King's aware that the Wildcats also will be putting many inexperienced players on the field Friday night.

“Temple's similar to us with a couple new guys at quarterback and a good running back (junior Samari Howard),” King said. “Defensively Temple's got a few more back than we do, and that's their strong suit. They're really good."

Spearheading the Wildcats' defense are Williams, sophomore linebacker Taurean York, senior linemen Jayden Taylor and Cody Little and junior end Eric Shorter.

King had to dole out some discipline after Longview's scrimmage with Texarkana Texas was cut short by a full-scale brawl betwee the squads. The veteran coach reportedly had his players run length-of-the-field sprints for at least 30 minutes on their home track afterward. He thinks the immediate punishment has produced the intended result.

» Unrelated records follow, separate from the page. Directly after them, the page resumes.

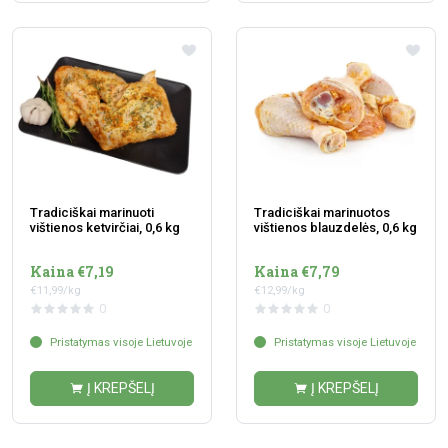
Tradiciškai marinuoti
Tradiciškai marinuotos
vištienos ketvirčiai, 0,6 kg
vištienos blauzdelės, 0,6 kg
Kaina €7,19
Kaina €7,79
€11,99/kg
€12,99/kg
0
0
Pristatymas visoje Lietuvoje
Pristatymas visoje Lietuvoje
Į KREPŠELĮ
Į KREPŠELĮ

“The message was received,” King said Tuesday. “I busted their (rear ends). I'm not proud of it, but they needed that. We're finished with that and we better learn from that. It was embarrassing, but we can't blame anyone but us.”

With Temple playing four new starters on the offensive line and several first-year starting defenders, such as junior end Tomas Torres and junior safeties Jaden Jackson and O'Tarian Peoples, Stewart has tried to impress on his players the importance of remaining focused and not getting distracted by the grandeur of playing under AT&T Stadium's bright lights and monstrous video scoreboard.

“What Coach Stew tells us it's the same field as T-High, so just focus and work on your technique and do what your coach tells you to do,” Williams said.

The senior cornerback said the Wildcats' excitement comes not simply from who they're playing and where they're playing but also “just the fact that we are playing a game” after the regular season was delayed four weeks because of the COVID-19 pandemic.

“We've been grinding for way too long,” Williams said. “I'm ready to put on a show for our fans.”